[Page-level text extractions]
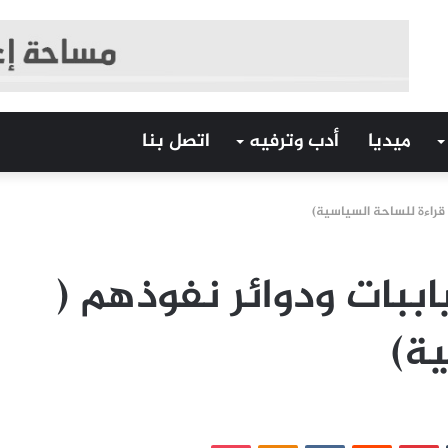
ميديا
أدب وترفيه
اتصل بنا
قراءة للساحة السياسية)
ببات ودوائر نفوذهم (
ية)
‏Tumblr
بينتيريست
‏Reddit
‏VKontakte
Odnoklassniki
بوكيت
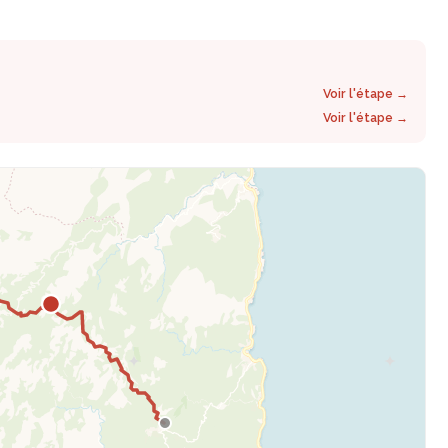
Voir l'étape →
Voir l'étape →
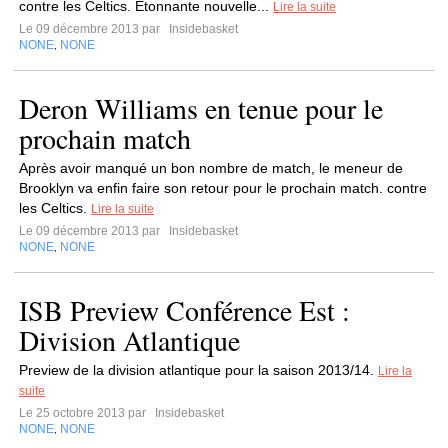
contre les Celtics. Étonnante nouvelle...
Lire la suite
Le 09 décembre 2013 par
Insidebasket
NONE
NONE
,
Deron Williams en tenue pour le
prochain match
Après avoir manqué un bon nombre de match, le meneur de
Brooklyn va enfin faire son retour pour le prochain match. contre
les Celtics.
Lire la suite
Le 09 décembre 2013 par
Insidebasket
NONE
NONE
,
ISB Preview Conférence Est :
Division Atlantique
Preview de la division atlantique pour la saison 2013/14.
Lire la
suite
Le 25 octobre 2013 par
Insidebasket
NONE
NONE
,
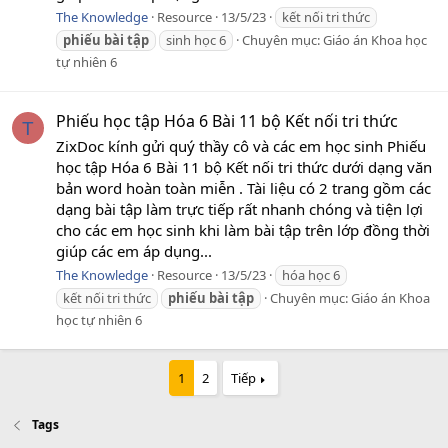
The Knowledge
Resource
13/5/23
kết nối tri thức
phiếu
bài
tập
sinh học 6
Chuyên mục:
Giáo án Khoa học
tự nhiên 6
Phiếu học tập Hóa 6 Bài 11 bộ Kết nối tri thức
T
ZixDoc kính gửi quý thầy cô và các em học sinh Phiếu
học tập Hóa 6 Bài 11 bộ Kết nối tri thức dưới dạng văn
bản word hoàn toàn miễn . Tài liệu có 2 trang gồm các
dạng bài tập làm trực tiếp rất nhanh chóng và tiện lợi
cho các em học sinh khi làm bài tập trên lớp đồng thời
giúp các em áp dụng...
The Knowledge
Resource
13/5/23
hóa học 6
kết nối tri thức
phiếu
bài
tập
Chuyên mục:
Giáo án Khoa
học tự nhiên 6
1
2
Tiếp
Tags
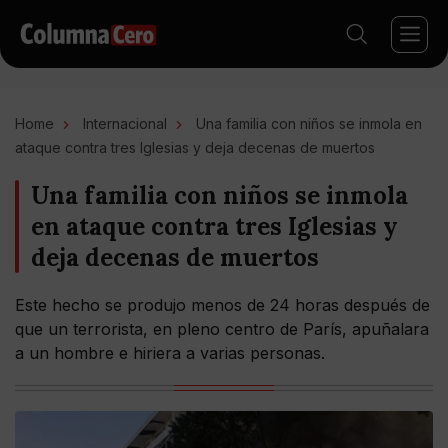
Home
Internacional
Una familia con niños se inmola en
ataque contra tres Iglesias y deja decenas de muertos
Una familia con niños se inmola
en ataque contra tres Iglesias y
deja decenas de muertos
Este hecho se produjo menos de 24 horas después de
que un terrorista, en pleno centro de París, apuñalara
a un hombre e hiriera a varias personas.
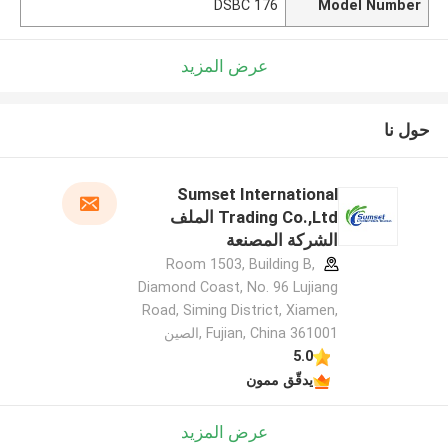
DSBC 176
Model Number
عرض المزيد
حول نا
Sumset International
Trading Co.,Ltd الملف
الشركة المصنعة
Room 1503, Building B,
Diamond Coast, No. 96 Lujiang
Road, Siming District, Xiamen,
Fujian, China 361001 ,الصين
5.0
يدقّق ممون
عرض المزيد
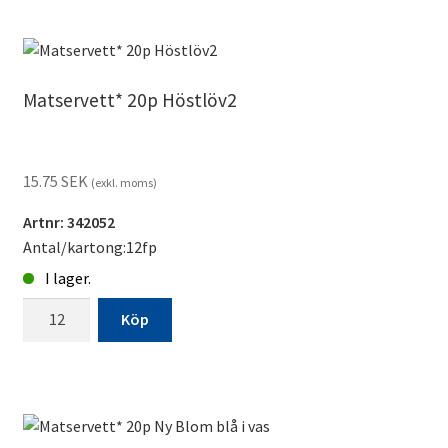
20p
Lila
lavendel
tillverkningsvara
Matservett* 20p Höstlöv2
mängd
15.75
SEK
(exkl. moms)
Artnr: 342052
Antal/kartong:12fp
I lager.
Matservett*
Köp
20p
Höstlöv2
mängd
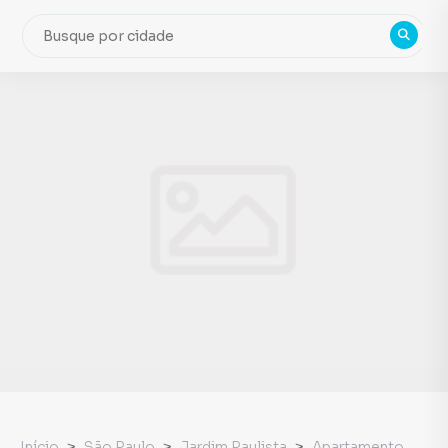
Início
São Paulo
Jardim Paulista
Apartamento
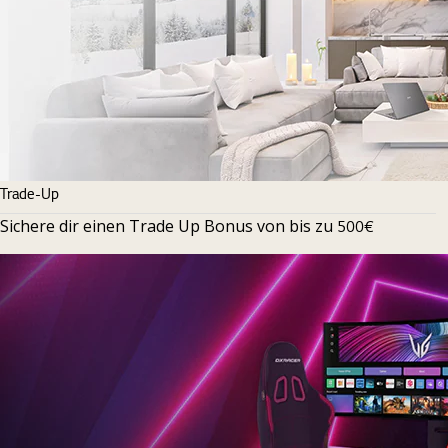
Trade-Up
Sichere dir einen Trade Up Bonus von bis zu
500€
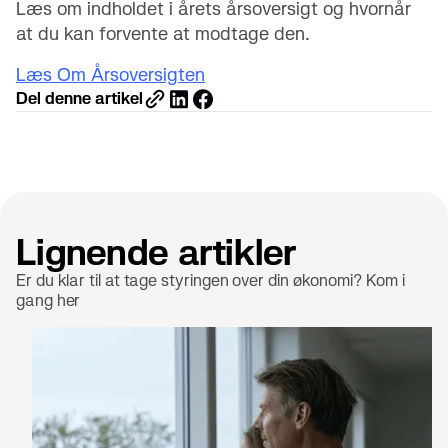
Læs om indholdet i årets årsoversigt og hvornår
at du kan forvente at modtage den.
Læs Om Årsoversigten
Del denne artikel
Lignende artikler
Er du klar til at tage styringen over din økonomi? Kom i
gang her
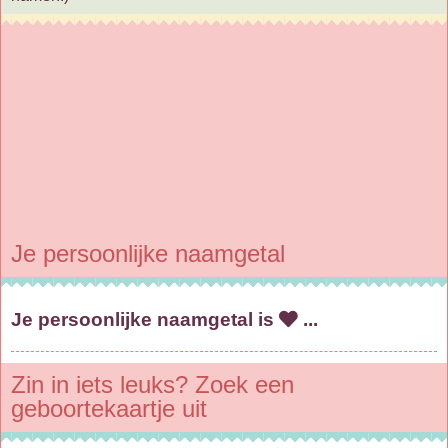
Je persoonlijke naamgetal
Je persoonlijke naamgetal is
...
Zin in iets leuks? Zoek een
geboortekaartje uit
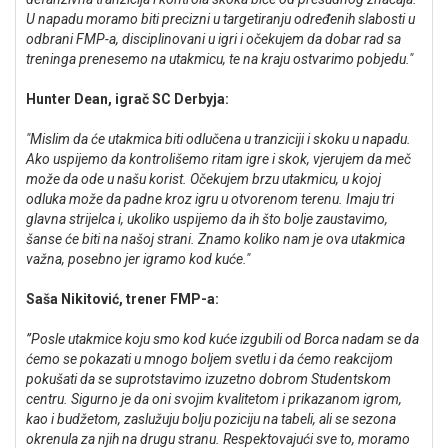
U napadu moramo biti precizni u targetiranju određenih slabosti u
odbrani FMP-a, disciplinovani u igri i očekujem da dobar rad sa
treninga prenesemo na utakmicu, te na kraju ostvarimo pobjedu."
Hunter Dean, igrač SC Derbyja:
"Mislim da će utakmica biti odlučena u tranziciji i skoku u napadu.
Ako uspijemo da kontrolišemo ritam igre i skok, vjerujem da meč
može da ode u našu korist. Očekujem brzu utakmicu, u kojoj
odluka može da padne kroz igru u otvorenom terenu. Imaju tri
glavna strijelca i, ukoliko uspijemo da ih što bolje zaustavimo,
šanse će biti na našoj strani. Znamo koliko nam je ova utakmica
važna, posebno jer igramo kod kuće."
Saša Nikitović, trener FMP-a:
’’Posle utakmice koju smo kod kuće izgubili od Borca nadam se da
ćemo se pokazati u mnogo boljem svetlu i da ćemo reakcijom
pokušati da se suprotstavimo izuzetno dobrom Studentskom
centru. Sigurno je da oni svojim kvalitetom i prikazanom igrom,
kao i budžetom, zaslužuju bolju poziciju na tabeli, ali se sezona
okrenula za njih na drugu stranu. Respektovajući sve to, moramo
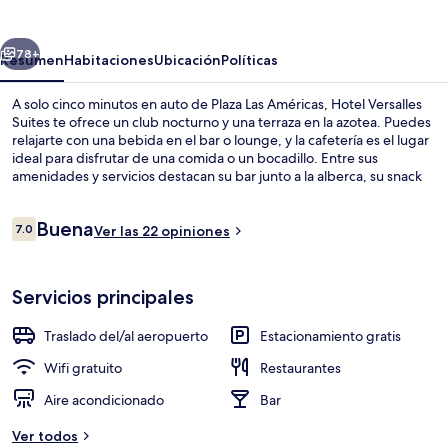
Suites
erior
Siguiente
78+
Resumen
Habitaciones
Ubicación
Políticas
A solo cinco minutos en auto de Plaza Las Américas, Hotel Versalles
Suites te ofrece un club nocturno y una terraza en la azotea. Puedes
relajarte con una bebida en el bar o lounge, y la cafetería es el lugar
ideal para disfrutar de una comida o un bocadillo. Entre sus
amenidades y servicios destacan su bar junto a la alberca, su snack
bar o deli y su terraza.
Opiniones
Buena
7.0
Ver las 22 opiniones
7.0 de 10,
Detalle interior
Servicios principales
Traslado del/al aeropuerto
Estacionamiento gratis
Wifi gratuito
Restaurantes
Aire acondicionado
Bar
Ver todos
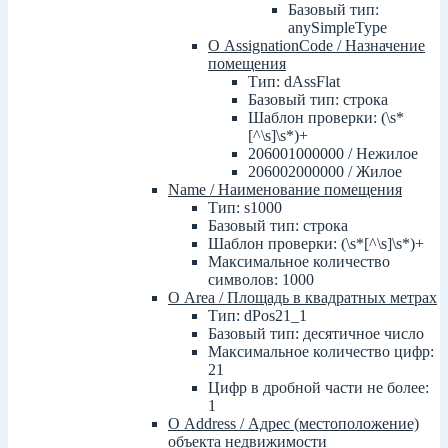
Базовый тип:
anySimpleType
О AssignationCode / Назначение
помещения
Тип: dAssFlat
Базовый тип: строка
Шаблон проверки: (\s*
[^\s]\s*)+
206001000000 / Нежилое
206002000000 / Жилое
Name / Наименование помещения
Тип: s1000
Базовый тип: строка
Шаблон проверки: (\s*[^\s]\s*)+
Максимальное количество
символов: 1000
О Area / Площадь в квадратных метрах
Тип: dPos21_1
Базовый тип: десятичное число
Максимальное количество цифр:
21
Цифр в дробной части не более:
1
О Address / Адрес (местоположение)
объекта недвижимости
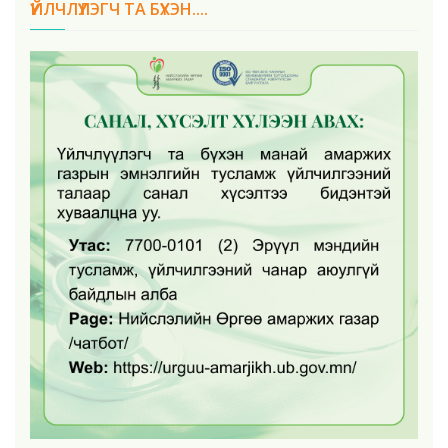
ҮЙЛЧЛҮҮЛЭГЧ ТА БҮХЭН....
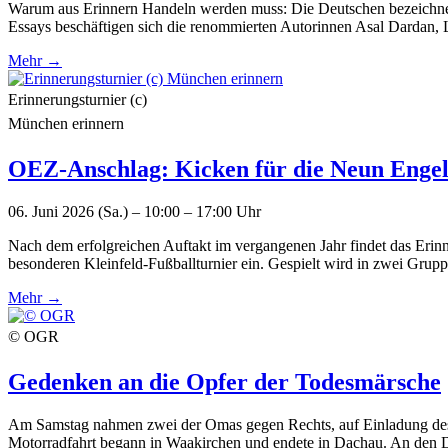
Warum aus Erinnern Handeln werden muss: Die Deutschen bezeichnen s
Essays beschäftigen sich die renommierten Autorinnen Asal Dardan, 
Mehr →
Erinnerungsturnier (c)
München erinnern
OEZ-Anschlag: Kicken für die Neun Enge
06. Juni 2026 (Sa.) – 10:00 – 17:00 Uhr
Nach dem erfolgreichen Auftakt im vergangenen Jahr findet das Erinn
besonderen Kleinfeld-Fußballturnier ein. Gespielt wird in zwei Gru
Mehr →
© OGR
Gedenken an die Opfer der Todesmärsche
Am Samstag nahmen zwei der Omas gegen Rechts, auf Einladung des 
Motorradfahrt begann in Waakirchen und endete in Dachau. An den D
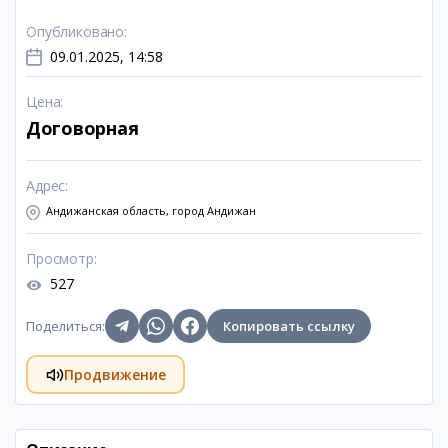
Опубликовано
:
09.01.2025, 14:58
Цена
:
Договорная
Адрес
:
Андижанская область, город Андижан
Просмотр
:
527
Поделиться
:
Копировать ссылку
Продвижение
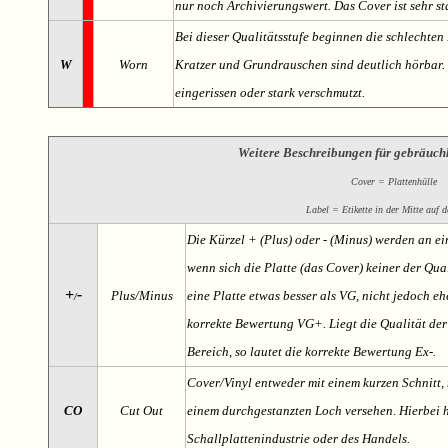
nur noch Archivierungswert. Das Cover ist sehr s
Bei dieser Qualitätsstufe beginnen die schlechten 
W
Worn
Kratzer und Grundrauschen sind deutlich hörbar. D
eingerissen oder stark verschmutzt.
Weitere Beschreibungen für gebräuch
Cover = Plattenhülle
Label = Etikette in der Mitte auf d
Die Kürzel + (Plus) oder - (Minus) werden an e
wenn sich die Platte (das Cover) keiner der Qual
+
-
Plus/Minus
eine Platte etwas besser als VG, nicht jedoch ehe
/
korrekte Bewertung VG+. Liegt die Qualität der
Bereich, so lautet die korrekte Bewertung Ex-.
Cover/Vinyl entweder mit einem kurzen Schnitt, 
CO
Cut Out
einem durchgestanzten Loch versehen. Hierbei h
Schallplattenindustrie oder des Handels.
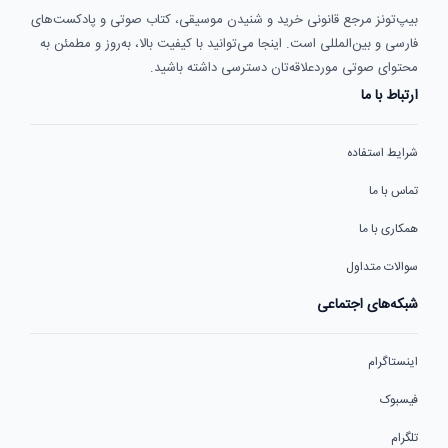
بیپ‌تونز مرجع قانونی خرید و شنیدن موسیقی، کتاب صوتی و پادکست‌های
فارسی و بین‌المللی است. اینجا می‌توانید با کیفیت بالا، به‌روز و مطمئن به
محتوای صوتی موردعلاقه‌تان دسترسی داشته باشید.
ارتباط با ما
شرایط استفاده
تماس با ما
همکاری با ما
سوالات متداول
شبکه‌های اجتماعی
اینستاگرام
فیسبوک
تلگرام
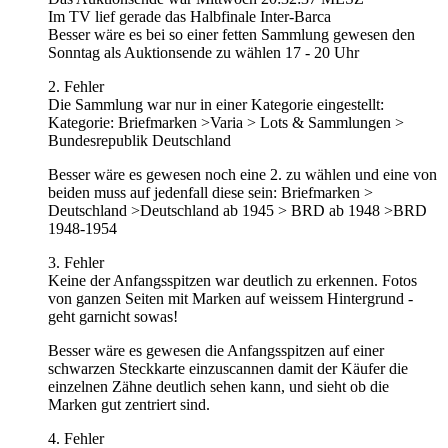
Im TV lief gerade das Halbfinale Inter-Barca
Besser wäre es bei so einer fetten Sammlung gewesen den
Sonntag als Auktionsende zu wählen 17 - 20 Uhr
2. Fehler
Die Sammlung war nur in einer Kategorie eingestellt:
Kategorie: Briefmarken >Varia > Lots & Sammlungen >
Bundesrepublik Deutschland
Besser wäre es gewesen noch eine 2. zu wählen und eine von
beiden muss auf jedenfall diese sein: Briefmarken >
Deutschland >Deutschland ab 1945 > BRD ab 1948 >BRD
1948-1954
3. Fehler
Keine der Anfangsspitzen war deutlich zu erkennen. Fotos
von ganzen Seiten mit Marken auf weissem Hintergrund -
geht garnicht sowas!
Besser wäre es gewesen die Anfangsspitzen auf einer
schwarzen Steckkarte einzuscannen damit der Käufer die
einzelnen Zähne deutlich sehen kann, und sieht ob die
Marken gut zentriert sind.
4. Fehler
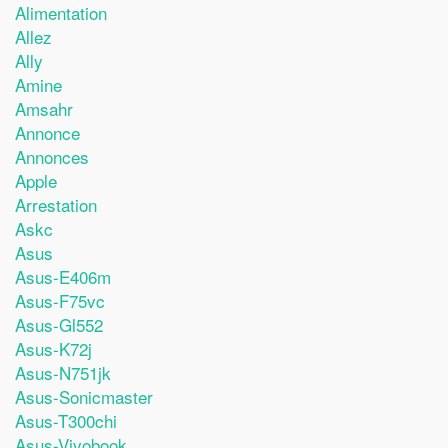
Alimentation
Allez
Ally
Amine
Amsahr
Annonce
Annonces
Apple
Arrestation
Askc
Asus
Asus-E406m
Asus-F75vc
Asus-Gl552
Asus-K72j
Asus-N751jk
Asus-Sonicmaster
Asus-T300chi
Asus-Vivobook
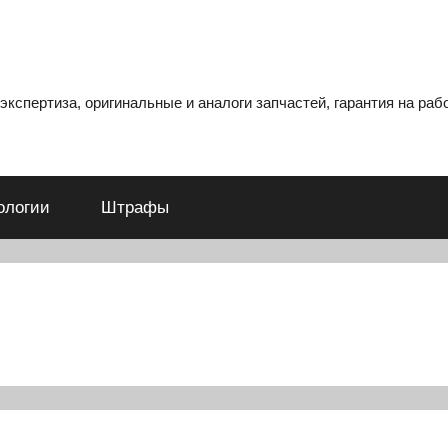
кспертиза, оригинальные и аналоги запчастей, гарантия на рабо
ологии
Штрафы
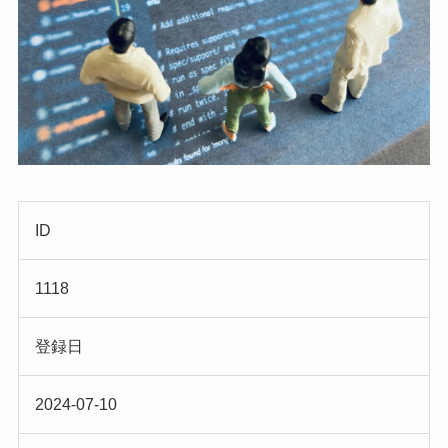
ID
1118
登録日
2024-07-10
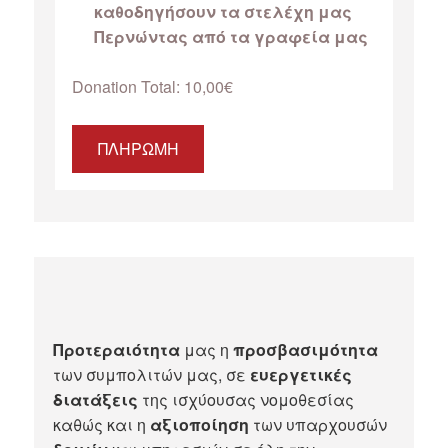
καθοδηγήσουν τα στελέχη μας
Περνώντας από τα γραφεία μας
Donation Total:
10,00€
Προτεραιότητα
μας η
προσβασιμότητα
των συμπολιτών μας, σε
ευεργετικές
διατάξεις
της ισχύουσας νομοθεσίας
καθώς και η
αξιοποίηση
των υπαρχουσών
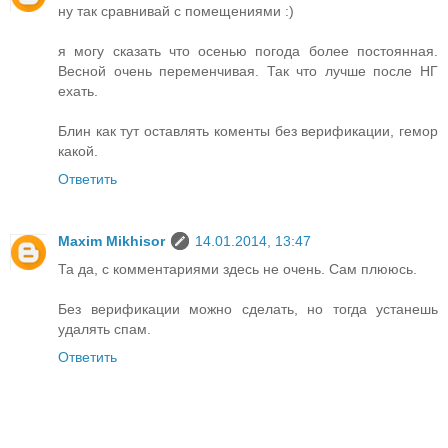
ну так сравнивай с помещениями :)
я могу сказать что осенью погода более постоянная.
Весной очень переменчивая. Так что лучше после НГ
ехать.
Блин как тут оставлять коменты без верификации, гемор
какой.
Ответить
Maxim Mikhisor
14.01.2014, 13:47
Та да, с комментариями здесь не очень. Сам плююсь.
Без верификации можно сделать, но тогда устанешь
удалять спам.
Ответить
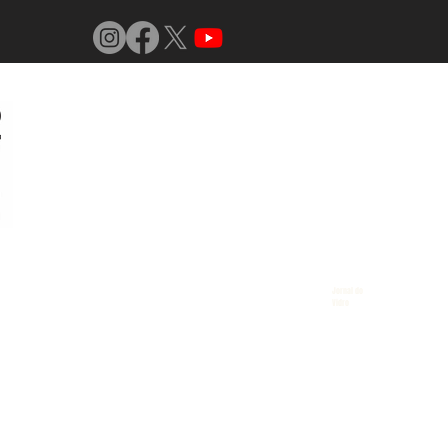
Jornal do
Vidro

▸ **What is required**:
For this exercise, return exactly the lines above from the line with "a un hombre e hiriera a varias personas." through the line with "Læs Om Årsoversigten", both included. Do not copy the pictures.

▸ **Exercise result**:
a un hombre e hiriera a varias personas.
DSBC 176
Model Number
عرض المزيد
حول نا
Sumset International
Trading Co.,Ltd الملف
الشركة المصنعة
Room 1503, Building B,
Diamond Coast, No. 96 Lujiang
Road, Siming District, Xiamen,
Fujian, China 361001 ,الصين
5.0
يدقّق ممون
عرض المزيد
20p
Lila
lavendel
tillverkningsvara
Matservett* 20p Höstlöv2
mängd
15.75
SEK
(exkl. moms)
Artnr: 342052
Antal/kartong:12fp
I lager.
Matservett*
Köp
20p
Höstlöv2
mängd
Início
São Paulo
Jardim Paulista
Apartamento
Trade-Up
Sichere dir einen Trade Up Bonus von bis zu
500€
Læs om indholdet i årets årsoversigt og hvornår
at du kan forvente at modtage den.
Læs Om Årsoversigten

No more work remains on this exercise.